Senior Minister of State for National Development, Desmond Lee said that Agri-Food and Veterinary Authority (AVA) takes a multi-pronged approach, involving various stakeholders, to manage the animal population and mitigate health and safety concerns.
This is his response to questions filed by Mr Louis Ng Kok Kwang, MP for Nee Soon GRC who asked the Minister for National Development for each year in the past three years, how much does the Ministry spends on culling dogs, cats and monkeys respectively, whether the Ministry expects an increase in culling expenditure in the next three years, whether the Ministry has conducted scientific research on the effectiveness of culling on population control, and whether the Ministry is conducting scientific research into measures other than culling to address the human-animal conflicts.

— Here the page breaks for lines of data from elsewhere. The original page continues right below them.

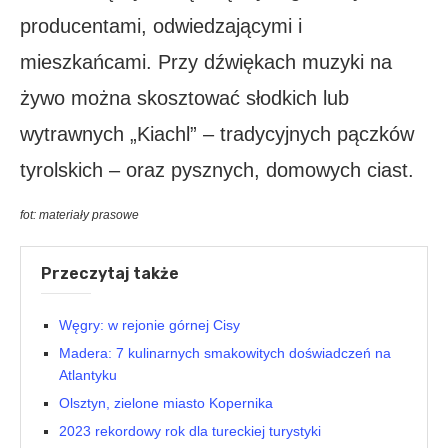
producentami, odwiedzającymi i
mieszkańcami. Przy dźwiękach muzyki na
żywo można skosztować słodkich lub
wytrawnych „Kiachl” – tradycyjnych pączków
tyrolskich – oraz pysznych, domowych ciast.
fot: materiały prasowe
Przeczytaj także
Węgry: w rejonie górnej Cisy
Madera: 7 kulinarnych smakowitych doświadczeń na
Atlantyku
Olsztyn, zielone miasto Kopernika
2023 rekordowy rok dla tureckiej turystyki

The Minister said that it first undertakes an assessment of potential threats that animals might pose to public health and safety.
Mr Lee said that if there are no significant public health and safety concerns, AVA will work with the public to mitigate any potential nuisance issues. While, if there are significant health and safety concerns, then AVA will have to act.
Where feasible, the Minister said that AVA will work with stakeholders, including animal welfare groups (AWGs) and organisations like Wildlife Reserves Singapore, to relocate or rehome these animals.
“Culling is used only as a last resort, a point which my colleague MOS Koh Poh Koon had made at the last sitting,” he stressed.
“AVA does not track the expenditure it incurs on culling animals as this is only a small part of AVA’s work,” he added.
Mr Lee said that AVA will continue to conduct relevant studies and research to inform its policies and facilitate a science-based approach to animal management. For example, AVA engaged a team of local and overseas academics in November 2015 to start a 3-year stray dog study, in which it will estimate the stray dog population in Singapore, look at the ecological and biological aspects of stray dogs, and determine the efficacy of various population management options such as sterilisation.
He also noted that AVA has also been carrying out similar studies on birds, as well as conducting trials to test the effectiveness of various bird deterrent methods.
“Our animal welfare groups are also pitching in, for example by conducting sterilisation on Pulau Ubin as well as Jurong Island,” he added.
The Minister then said that the Government also need the community to do their part in helping to reduce potential animal-human conflicts in our society. For example, if everyone practises responsible pet ownership and refrains from feeding strays, the number of stray animals will fall and present a much smaller problem.
“AVA has been and will continue to work with various Animal Welfare Groups (AWGs) on public education for responsible pet ownership,” he said.
In a follow up question, Mr Louis asked the Minister on the amount of money that AVA has to pay for each monkey, cat, or dog that has been caught.
The Minister said that he does not have the figure for the questions asked. However, he said that he is aware that the total budget for the Animal Control Management Operations for 2016 is $800,000.
Mr Ng also asked, as the Minister mentioned assessment, to know who conducts the assessment.
The Minister said that AVA look at the nature of the complaints or feedback then verify the facts. As for the surveillance, whether by AVA officers or deployment of the cameras are often used.